My waterproofing solution isn't great, definitely worth getting pond paint or fibreglassing it or something, but it sounds like you've got that sorted! Looking forward to more updates 

Best,
Paul


----------



## Noofy (Oct 22, 2009)

Glad to see someone building a decent bosc viv!

Keep us posted


----------



## mitsi (Feb 1, 2012)

Paul112 said:


> Ah good stuff. I used Wickes square edged timber for a Bosc cage once and it's still holding strong. I tried an assortment of stuff for the base, including vinyl tiles and pond liner.
> 
> Sadly it doesn't house a Bosc anymore, but I converted it to a big Honduran Wood Turtle viv (you can see some pics on my site below if interested):
> 
> ...


 
had a look and it looks good, yeah im looking on ebay for pond paint, am hoping to have it within the net fortnight at the latest. Will keep you posted.


----------



## mitsi (Feb 1, 2012)

Noofy said:


> Glad to see someone building a decent bosc viv!
> 
> Keep us posted


 
thanks i will


----------



## Iguanaquinn (Nov 13, 2010)

Love big builds!


----------



## my_shed (Jan 5, 2011)

mitsi said:


> had a look and it looks good, yeah im looking on ebay for pond paint, am hoping to have it within the net fortnight at the latest. Will keep you posted.


Just ordered some of this, Ronseal ILR750 750ml Isoflex Liquid Rubber - Black: Amazon.co.uk: DIY & Tools
i don't know if you're looking for a product like this but i've heard good stuff about it being used in vivs. Will let you know how it goes if you're interested?

Dave


----------



## mitsi (Feb 1, 2012)

my_shed said:


> Just ordered some of this, Ronseal ILR750 750ml Isoflex Liquid Rubber - Black: Amazon.co.uk: DIY & Tools
> i don't know if you're looking for a product like this but i've heard good stuff about it being used in vivs. Will let you know how it goes if you're interested?
> 
> Dave


 
yes please ive found some pond paint on ebay but would really like to use something that someone else has found that is good to use.


----------



## my_shed (Jan 5, 2011)

mitsi said:


> yes please ive found some pond paint on ebay but would really like to use something that someone else has found that is good to use.

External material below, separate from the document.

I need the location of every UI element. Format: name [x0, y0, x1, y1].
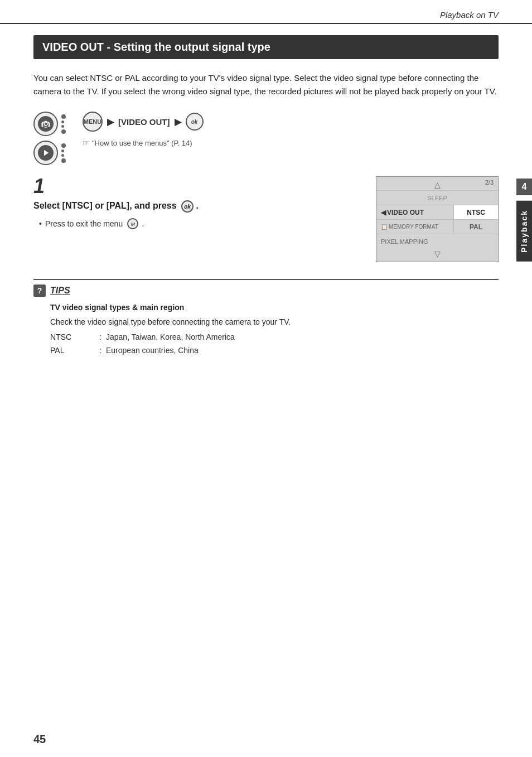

Mine will be used for fully planted vivs including the drainage layer, so if it stands up to sitting water it'll hold up to anything  Will let y'all know :2thumb:

Dave


----------



## mitsi (Feb 1, 2012)

*little bit more done*

door done bottom board on and tap to empty bath fitted.


----------



## mitsi (Feb 1, 2012)

ive found some waterproofed osb board and some waterproofer that we sell where i work so am going to get that to double seal all the osb, will be getting this next week so apart from the rest of the soil and sand i need the build should be just about there within the next two weeks


----------



## Jimmy P (Mar 14, 2012)

Looking good Mitsi, really great size, keep us updated! :2thumb:

Thanks

James


----------



## AraCyanea (May 30, 2011)

Keep the pics coming.


----------



## mitsi (Feb 1, 2012)

*few more pics*

heres some more pics, today weve done the bottom, back and top, fitted the basking lights and one of the tube heaters, got the two ends ready to go on but need to be able to get inside still at the minute so one of these will be put on tomorrow leaving one end open to put finishing touches inside before i put the soil/sand in.


----------



## MrJsk (Jul 29, 2012)

Looking good mitsi, can't wait to see it finished :no1:

What are the measurements of it?
I want to build BIN a nice big viv and was thinking 8ft long, 4ft wide, 5ft high..


----------



## mitsi (Feb 1, 2012)

MrJsk said:


> Looking good mitsi, can't wait to see it finished :no1:
> 
> What are the measurements of it?
> I want to build BIN a nice big viv and was thinking 8ft long, 4ft wide, 5ft high..


 
its 8x4x4 im having 18inches of substrate and a basking shelf is going in above the tube heater thats on the back wall, will be doing a bit more tomorrow as ran out of screws today else more would have been done today.


----------



## MrJsk (Jul 29, 2012)

mitsi said:


> its 8x4x4 im having 18inches of substrate and a basking shelf is going in above the tube heater thats on the back wall, will be doing a bit more tomorrow as ran out of screws today else more would have been done today.


Im soo excited :lol2:

Do you have any pictures of the current viv, like what your bosc is living in now?


----------



## AraCyanea (May 30, 2011)

Coming along nicely 

Can't wait to see the finished product. :no1:


----------



## Lightbulb310 (Aug 13, 2012)

nice build! Have you worked out how much soil it will hd you might be surprised, I had 12 inches of soil in a 8x3x3 and first I popped to b&q And bought 3 or 4 large bags of sterilised top soil got home it barely covered the bottom went back next day got 3 more bags it was about 4 inches deep with 6-7 bags. I just added and added to it every couple of days lost count in the end but it was a lot and worked out costing more than all the other materials put together. 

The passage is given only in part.